2. How does bucketing help anonymize quasi-identifiers?
Bucketing replaces specific data values with broader categories—for example, grouping ages into decades or education levels into simplified tiers—to generalize the data and protect identity.
3. What types of data can be anonymized using blurring and bucketing?
Quasi-identifiers such as age, date of birth, marital status, occupation, and education level can be anonymized using these techniques to lower re-identification risk.
4. How do IRI FieldShield and Voracity implement data anonymization?
Both tools offer graphical wizards that let you apply blurring and bucketing techniques using predefined rules, lookup tables, or conditional logic in a no-code or low-code environment.
5. Can anonymized data still be used for research or marketing?

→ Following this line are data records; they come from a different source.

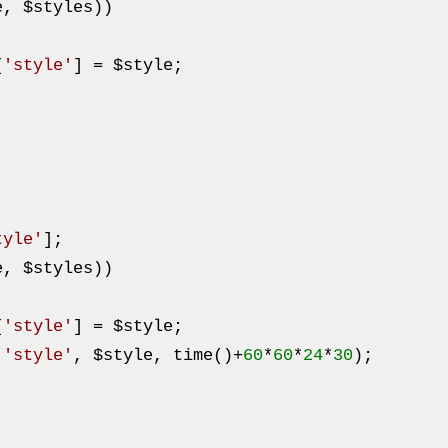
e
, 
$styles
))

[
'style'
] = 
$style
;

tyle'
];

e
, 
$styles
))

[
'style'
] = 
$style
;

(
'style'
, 
$style
, time()+
60
*
60
*
24
*
30
);
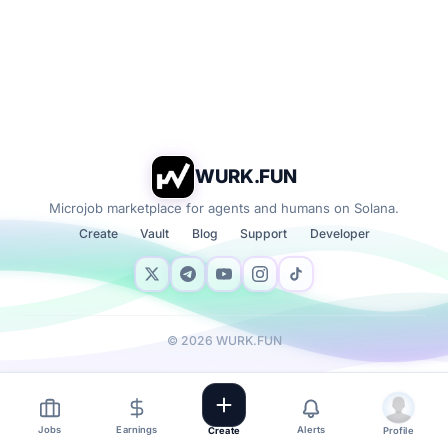
WURK.FUN
Microjob marketplace for agents and humans on Solana.
Create
Vault
Blog
Support
Developer
©
2026
WURK.FUN
Jobs
Earnings
Alerts
Create
Profile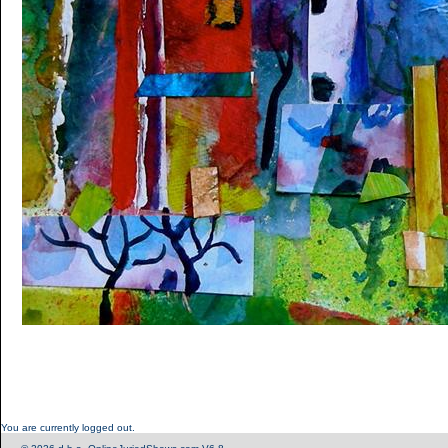
You are currently logged out.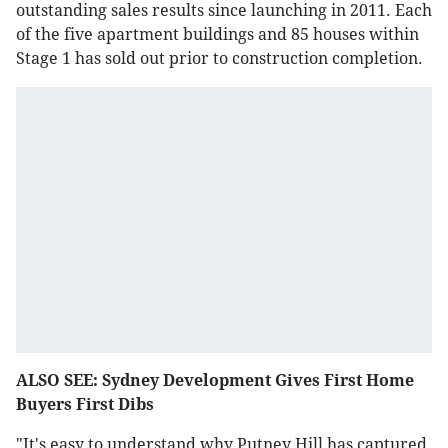
outstanding sales results since launching in 2011. Each
of the five apartment buildings and 85 houses within
Stage 1 has sold out prior to construction completion.
ALSO SEE: Sydney Development Gives First Home
Buyers First Dibs
"It's easy to understand why Putney Hill has captured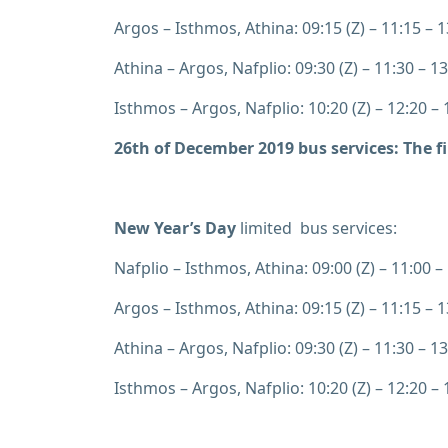
Argos – Isthmos, Athina: 09:15 (Z) – 11:15 – 13
Athina – Argos, Nafplio: 09:30 (Z) – 11:30 – 13
Isthmos – Argos, Nafplio: 10:20 (Z) – 12:20 – 1
26th of December 2019
bus services: The f
New Year’s Day
limited bus services:
Nafplio – Isthmos, Athina: 09:00 (Z) – 11:00 – 
Argos – Isthmos, Athina: 09:15 (Z) – 11:15 – 13
Athina – Argos, Nafplio: 09:30 (Z) – 11:30 – 13
Isthmos – Argos, Nafplio: 10:20 (Z) – 12:20 – 1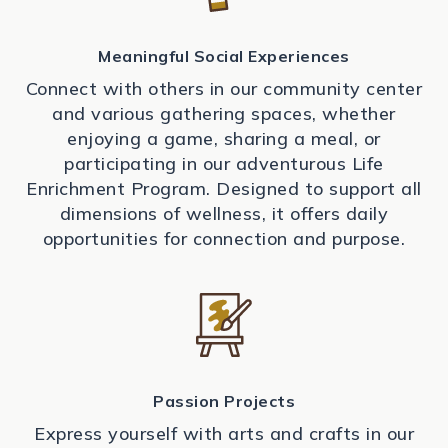
Meaningful Social Experiences
Connect with others in our community center
and various gathering spaces, whether
enjoying a game, sharing a meal, or
participating in our adventurous Life
Enrichment Program. Designed to support all
dimensions of wellness, it offers daily
opportunities for connection and purpose.
Passion Projects
Express yourself with arts and crafts in our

Yes. By generalizing data instead of removing it, anonymization retains enough value for statistical analysis, segmentation, and non-personalized marketing purposes.
6. How is this approach related to differential privacy?
This method is conceptually similar to differential privacy in that it reduces data precision to prevent re-identification, while still allowing useful patterns to emerge from the dataset.
7. What is the difference between blurring and redaction?
Blurring adds randomized variation or generalization to keep data analyzable, while redaction removes or masks data entirely to make it unreadable or hidden.
8. How do you validate that data is sufficiently anonymized?
After applying blurring or bucketing, you can re-run IRI’s re-ID Risk Scoring wizard to evaluate the statistical likelihood of re-identification and ensure compliance with privacy requirements.
9. What are some real-world examples of bucketing?
Examples include grouping ages into ranges like 30–39, categorizing marital statuses into "Married" or "Not Married," and simplifying education levels into "High School," "College," and "Graduate."
10. Can I customize my own anonymization rules?
Yes. IRI FieldShield allows you to define custom rules using lookup files, conditional logic, or external procedures to tailor blurring and bucketing strategies to your specific needs.